Egal, wir machten das Beste draus und hatten trotzdem extrem viel Spaß.
Hier mal ein paar Impressionen aus Hvide Sande. Uns persönlich gefiel das Angeln in natürlicher Umgebung (Fjord) wesentlich besser, aber trotzdem gabs auch hier viel Spaß und manch kuriosen Fang...






Fortsetzung zur Lydum, Fjordangeln und Anderem folgt...


----------



## Acipenser (23. Mai 2007)

*AW: Dänemark Reise der Autoren*

Und für unser Revival Treffen habe ich schon schöne Pläne:
- Horniestippen mit Karstens 13 Meter Stippe
- Makrelen an der Mole auf Fliegenrute (habe gestern ein wenig mit Otto geskyped: das geht wirklich)
- Pöddern auf ... (mal schauen, was wir so krankes aus dem Wasser ziehen)
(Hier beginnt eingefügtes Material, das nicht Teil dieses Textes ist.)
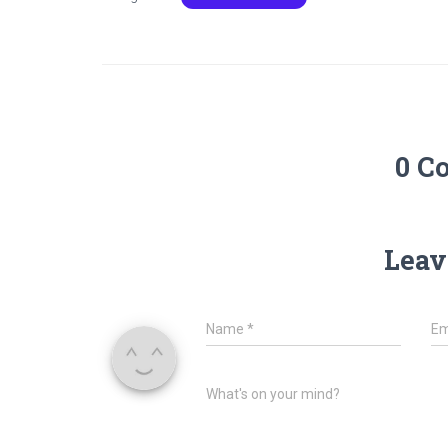
0 C
Leav
Name
*
Em
What's on your mind?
Und danach ein lecker Essen, einen Hopfensaft, Vino und etwas gebranntes.


----------



## Thomas9904 (23. Mai 2007)

*AW: Dänemark Reise der Autoren*

Ich denke doch mal, dass da ein Bericht fürs Magazin folgen wird??

Abgesehen davon:
Klasse, dass Ihr Spass hattet!!!


----------



## theactor (23. Mai 2007)

*AW: Dänemark Reise der Autoren*



			
				AcipenserKultKoch schrieb:
			
		

> schöne Pläne:


...WOLFSBARSCHE?! #6

Es war wirklich eine geniale Woche!! 
Zum einen überhaupt, "aus dem Nichts" zu einem solchen Urlaub zu kommen, zum anderen auf eine so stimmige und völlig komplikationslose, wie lustige Truppe zu treffen. Das Ganze in künstlerisch, wie anglerisch-einweisend&erzählender Umgebung von Otto war das i-Tüpfelchen! #6

Die anglerisch so vielfältige Umgebung ist weltklasse; wobei sich alle schnell einig waren, dass der Fjord und die zu befischenden Auen jeden Hering und Hornhecht im Hafen von Hvide Sande "alt aussehen lassen" - es ist einfach eine wunderbar spannende Angelei in wunderschöner Umgebung! 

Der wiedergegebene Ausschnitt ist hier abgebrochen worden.